Shari Duncan

Do you Rutabaga?

by on Dec.25, 2010, under Fruits and Veggies, General Nutrition, Recipes

Probably the most underutilized vegetable in America, the rutabaga can be cooked any way you’d treat other roots; including roasting, baking, mashing, boiling, stir-frying.

The rutabaga may be one of the least known, and under-appreciated vegetables around, but in my opinion definitely one of the tastiest.  But don’t confuse them for turnips…They have a distinct, sweet taste that is earthy and AWESOME!  Because many people don’t know what they are, or what to do with them they get overlooked and underused.  They are inexpensive and abundant year round in the grocery. The versatile rutabaga can be eaten raw or cooked and are excellent in stews and soups. They can be roasted, baked, made into fries, are delicious in a low country boil or… the favorite in our home – boiled and mashed.  Our holiday meals are not complete without a big steaming bowl of mashed Rutabagas!

Mashed Rutabaga’s with Ham

3-4  rutabagas will yield enough  for a dozen people to enjoy – The flavor is earthy and sweet and the color is a golden amber.

  • 3-4 medium rutabagas
  • Ham scraps (or smoked turkey)
  • Salt, to taste
  • (Optional: 1-2 tsp sugar)

    Sweet, Earthy and AWESOME!

  1. Fill a large pot with water and add country ham scraps, or smoked turkey parts. Turn up the heat and bring to a boil.2. Using a sharp knife, peel and cube the rutabagas.3. Carefully place the rutabagas in the boiling water, adding salt – be careful, as the rutabagas will cook down and the rutabagas will pick up the flavor from the ham and you may regret excessive salting! Let the vegetables come to a boil, cover and simmer for at least an hour. The whitish raw rutabaga turns yellow-orange as it cooks. The rutabagas are done when they are soft, very much like a non-starchy boiled potato.

    4.  Drain excess water (reserve), mash and season with a bit of pepper, pepper vinegar or hot sauce, if you like added heat, or a bit of sugar for added sweet – adding back reserve “pot liquor” if desired or needed.

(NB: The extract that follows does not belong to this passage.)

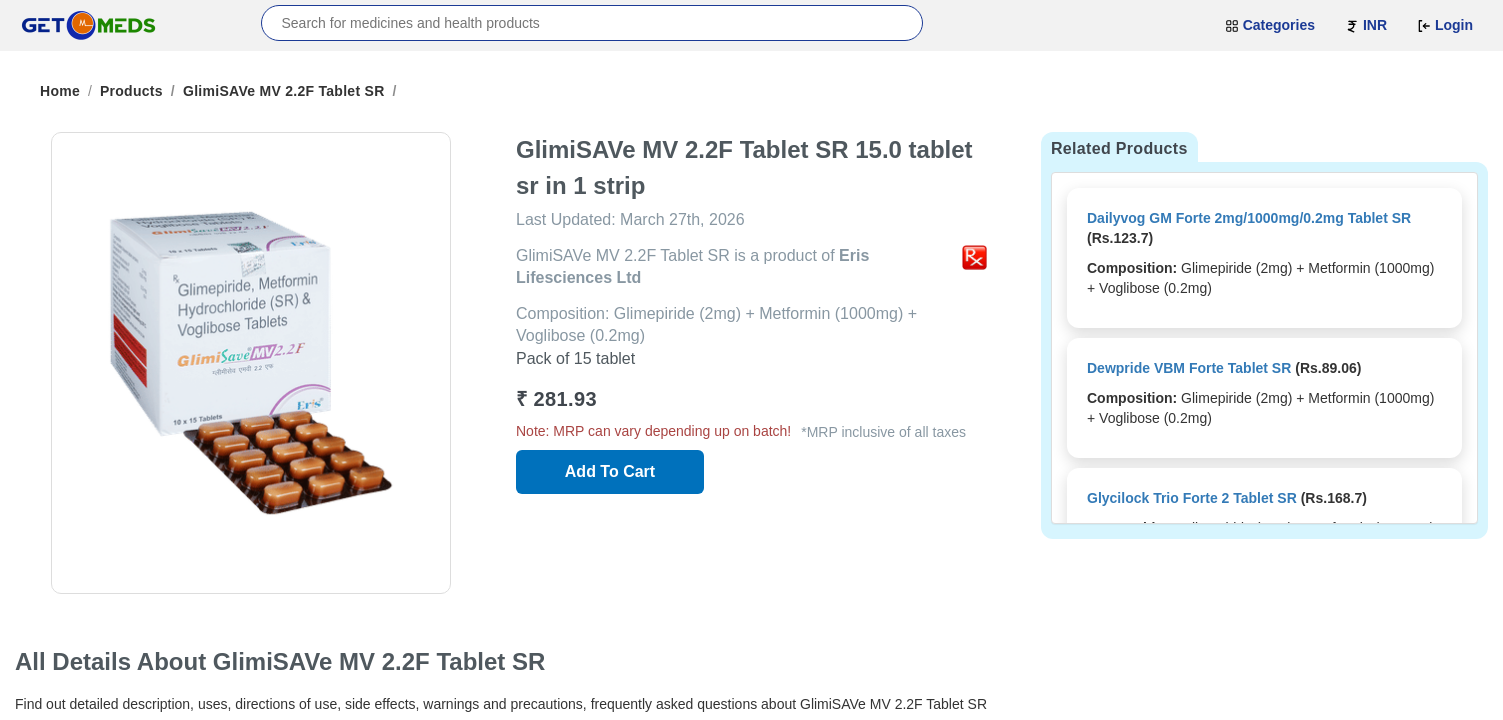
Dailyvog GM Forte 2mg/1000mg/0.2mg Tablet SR (1249, 218)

In the early part of the 17th century, Swiss botanist Casper Bauhin crossed a cabbage with a turnip and got a RUTABAGA. It first became very popular in northern Europe. It was also very popular with ancient Greeks and Romans.  Their popularity spread to the rest of Europe and it remained a mainstay of the European table until the potato displaced it in the 18th century. Parsnips came to America with English colonials but never reached the kind of widespread appeal it once achieved in Europe.

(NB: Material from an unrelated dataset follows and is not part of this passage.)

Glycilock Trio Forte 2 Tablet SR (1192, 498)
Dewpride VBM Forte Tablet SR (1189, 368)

Mature rutabaga roots should be four to six inches in diameter and free of bruises and blemishes.

The rutabaga is a member of the Cruciferae family  Cruciferous vegetables including cabbage, brussels sprouts, broccoli, cauliflower and turnips, contain phytonutrients that have been shown to help the liver remove carcinogens, as well as other toxic chemicals. Including several servings of these vegetables in your weekly diet may help reduce your risk of cancer. Nutritionally, rutabagas contain significant amounts of vitamin C and E which are powerful antioxidants. They are also fiber rich and high in potassium.


Calories: One cup of cooked rutabaga has 66.3 calories, 3 percent of the daily value (DV). Roughly 57 calories are from carbohydrates, 6.1 from protein and 3.1 from fat.

Carbohydrates: There are 14.9 grams of carbohydrates in a one cup serving – 10.2 grams are sugars and 3.1 grams (12 percent DV) are fiber. Fiber has many health benefits, including maintaining regular bowels, regulating blood sugar levels and promoting weight loss.

Protein: A one-cup serving has 2.2 grams of protein, 4 percent DV, and contains every essential amino acid.

Fat: Rutabagas have very little fat, only 0.4 grams (1 percent DV). Most is polyunsaturated fat, the healthy fat.